[Opening Data to process section]

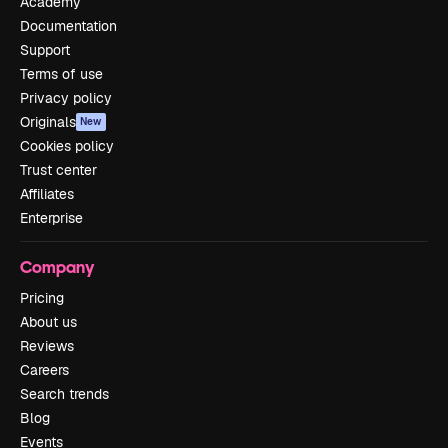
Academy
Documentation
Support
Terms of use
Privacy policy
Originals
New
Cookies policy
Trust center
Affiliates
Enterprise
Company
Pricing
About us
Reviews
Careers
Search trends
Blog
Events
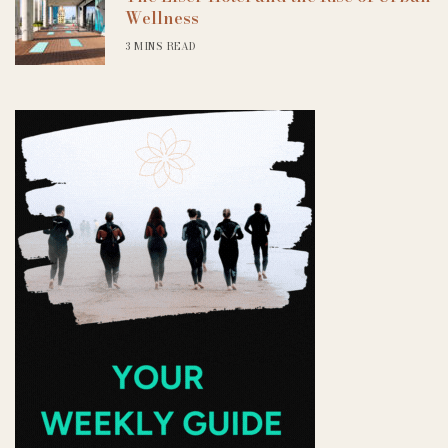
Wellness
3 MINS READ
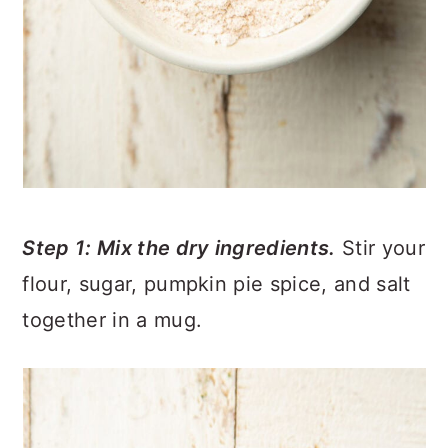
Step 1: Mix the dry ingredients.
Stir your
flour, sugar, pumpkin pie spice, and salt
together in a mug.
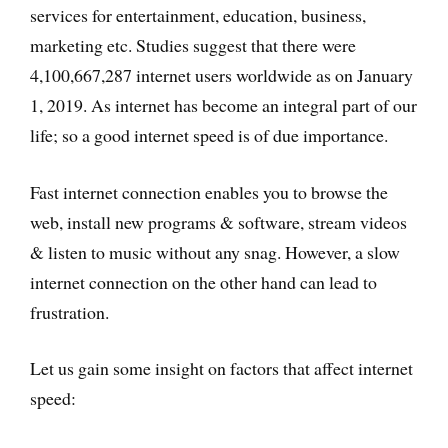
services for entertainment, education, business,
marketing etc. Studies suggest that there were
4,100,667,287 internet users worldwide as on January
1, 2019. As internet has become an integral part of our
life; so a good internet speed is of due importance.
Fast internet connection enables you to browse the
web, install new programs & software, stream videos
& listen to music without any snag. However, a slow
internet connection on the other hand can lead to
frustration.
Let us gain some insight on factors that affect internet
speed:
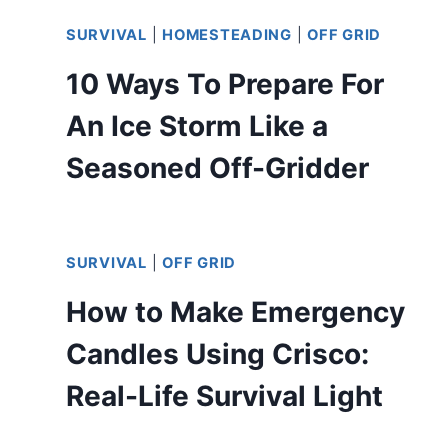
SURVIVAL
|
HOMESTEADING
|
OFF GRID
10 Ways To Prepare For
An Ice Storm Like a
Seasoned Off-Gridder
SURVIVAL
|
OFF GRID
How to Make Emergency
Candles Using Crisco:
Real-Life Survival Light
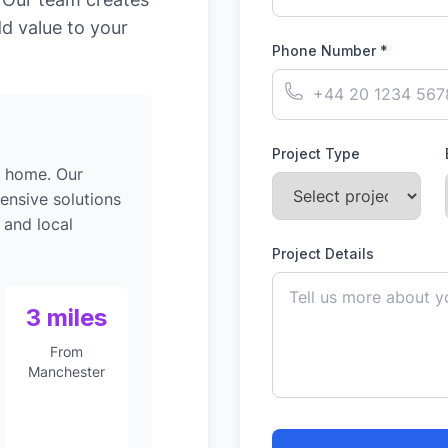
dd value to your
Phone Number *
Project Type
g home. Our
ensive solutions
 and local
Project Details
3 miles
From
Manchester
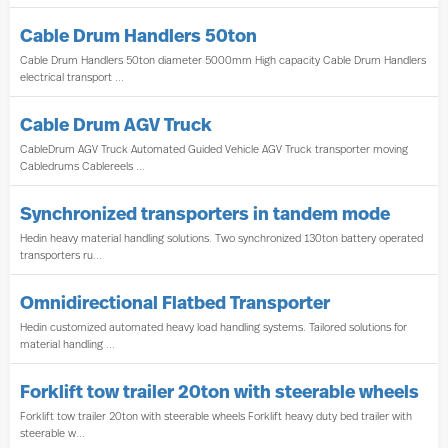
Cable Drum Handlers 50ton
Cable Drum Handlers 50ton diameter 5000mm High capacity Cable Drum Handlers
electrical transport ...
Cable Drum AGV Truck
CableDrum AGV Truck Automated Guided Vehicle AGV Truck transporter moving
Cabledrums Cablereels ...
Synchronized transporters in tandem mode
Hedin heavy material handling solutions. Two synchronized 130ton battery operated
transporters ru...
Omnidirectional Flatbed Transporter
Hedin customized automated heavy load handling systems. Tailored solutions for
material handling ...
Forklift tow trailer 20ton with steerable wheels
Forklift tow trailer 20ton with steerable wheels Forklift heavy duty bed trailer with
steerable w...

[Closing Data to process section]

__Problem__. Among the lines above, count those containing the string "wheels"; please give the count alone.

__Task response__. 2